I have never been married so my views on this may be a little off. Married ladies, if I’m wrong please correct me. One day I desire to be Mrs. _______________ and please believe that my man will be in a position of power. In my mind power attracts power lol so I’m speaking it. There will be days when bae comes home and he will vent about all the things that went wrong and how Connie in production is inadequate and how Joe steals coffee cups, etc. In that moment, it is not my job to put on my counseling hat and dissect the issues but merely, to listen and console while probably rubbing his back. Our men don’t need us to defend them. Our men need/want us to listen, support, pray, and sit pretty lol (most of them anyway).

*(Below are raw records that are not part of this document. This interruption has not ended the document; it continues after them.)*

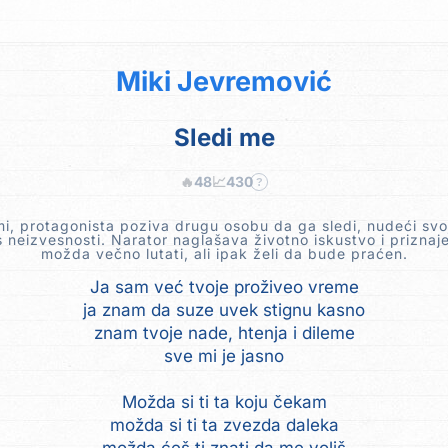
Miki Jevremović
Sledi me
🔥
48
📈
430
?
i, protagonista poziva drugu osobu da ga sledi, nudeći svo
 neizvesnosti. Narator naglašava životno iskustvo i priznaj
možda večno lutati, ali ipak želi da bude praćen.
Ja sam već tvoje proživeo vreme
ja znam da suze uvek stignu kasno
znam tvoje nade, htenja i dileme
sve mi je jasno
Možda si ti ta koju čekam
možda si ti ta zvezda daleka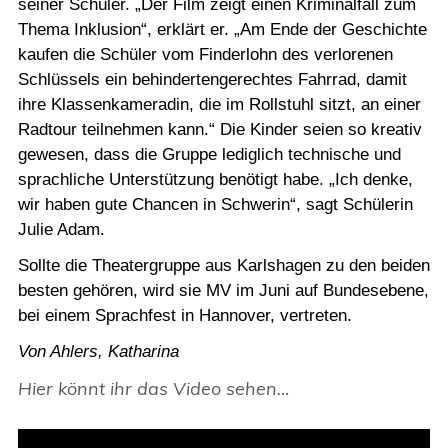
seiner Schüler. „Der Film zeigt einen Kriminalfall zum
Thema Inklusion“, erklärt er. „Am Ende der Geschichte
kaufen die Schüler vom Finderlohn des verlorenen
Schlüssels ein behindertengerechtes Fahrrad, damit
ihre Klassenkameradin, die im Rollstuhl sitzt, an einer
Radtour teilnehmen kann.“ Die Kinder seien so kreativ
gewesen, dass die Gruppe lediglich technische und
sprachliche Unterstützung benötigt habe. „Ich denke,
wir haben gute Chancen in Schwerin“, sagt Schülerin
Julie Adam.
Sollte die Theatergruppe aus Karlshagen zu den beiden
besten gehören, wird sie MV im Juni auf Bundesebene,
bei einem Sprachfest in Hannover, vertreten.
Von Ahlers, Katharina
Hier könnt ihr das Video sehen…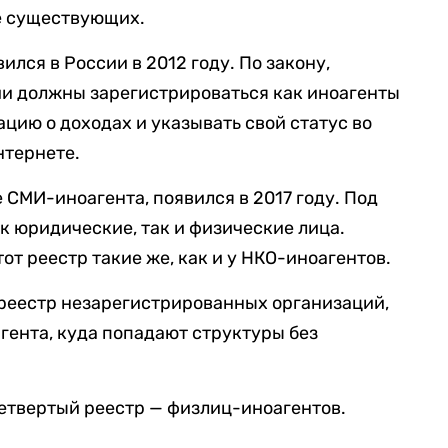
ре существующих.
лся в России в 2012 году. По закону,
и должны зарегистрироваться как иноагенты
ацию о доходах и указывать свой статус во
нтернете.
 СМИ-иноагента, появился в 2017 году. Под
ак юридические, так и физические лица.
от реестр такие же, как и у НКО-иноагентов.
 реестр незарегистрированных организаций,
ента, куда попадают структуры без
етвертый реестр — физлиц-иноагентов.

Before I go any deeper in this subject matter let it be known I am #TeamCurry I love Steph and what he represents and I love Ayesha and how she rides for her man. Their children are breathtaking and they all seem to be great people.
Ok, back to my point. Here is the issue with Ayesha’s tweet. Yes, she was heated! Yes, she was upset! And yes, she is human. However, when you are a powerful woman like Ayesha and the women who are reading this blog you have to understand the influence you have. This beautiful wife and mother of 2 princesses spoke against the very entity that pays her bills. The same group that named her husband MVP. Now, it’s rigged all of a sudden when Steph is not showing up on the court. I love Steph but I was very disappointed by his finals performance.
When you have power you understand the weight of your words and that people listen when you speak. When you are powerful you understand that you are being watched and judged for everything you say, do, and tweet. Was Ayesha wrong for being upset? Absolutely not! Could she have vented to her family or even Steph later? Maybe. Did she do more damage than good? Possibly lol.
“Staying In Your Place” is not being dumb or not having an opinion. This position is not one of weakness but humility. This “place” is making sure that you don’t make it hard for your man no matter how strongly you feel about it. It takes a stronger person to bite their tongue, fools always make noise (not calling her a fool). So Mrs. Curry I understand you are a ride or die but uuuummmmm boo, just ride quietly while your man drives lol.
I Won’t Be Silent
On the other hand, there are some who say Ayesha did what any woman would do. “Right or wrong, she has an opinion and if Steph ain’t tripping nobody else matters”. That was one of the arguments I heard. My sister in Christ, Charity Israel, who is another beautiful, articulate, and outspoken woman responded to my question I posted on Facebook with the below response. I agree with this viewpoint as well!
We live in a world where Beyonce can write music that alludes that her husband is a cheater (it could be just music but…*sips tea*). And the response is “good for her”, “yes Beyyyyyyy”, and “Speak your mind, Queen”. But when a woman, in a heated moment tweets something, deletes it, and apologizes, she is wrong, disrespectful and needs to stay in her lane.
One of the greatest gifts we have is our voice. We have the ability to calm the inner rage of our men (speaking to the married folk lol), the ability to soothe a cranky baby, and the knowhow and tenacity to command a room if needed. Quiet? For what?
Ayesha was not trying to bring anything against her man, she was simply an upset NBA wife who had a moment and 140 twitter characters to spare.
Just because you have an opinion does not mean you have to always share it. I could be the smartest person in the room, but I may choose to smile and nod while others talk and flex their intellectual muscles. It doesn’t make me silly, it makes me wise. A wise woman knows when to speak and when to be silent. She knows that she is a representation of her family and her actions directly affect them. She thinks before she speaks, acts, and tweets (just poking fun lol). She never wants to embarrass, emasculate, or intimidate. Don’t get it twisted, she is not a “yes man (woman)”. She has an opinion and will voice it if asked or needed. She is not a puppet either. She just chooses her battles.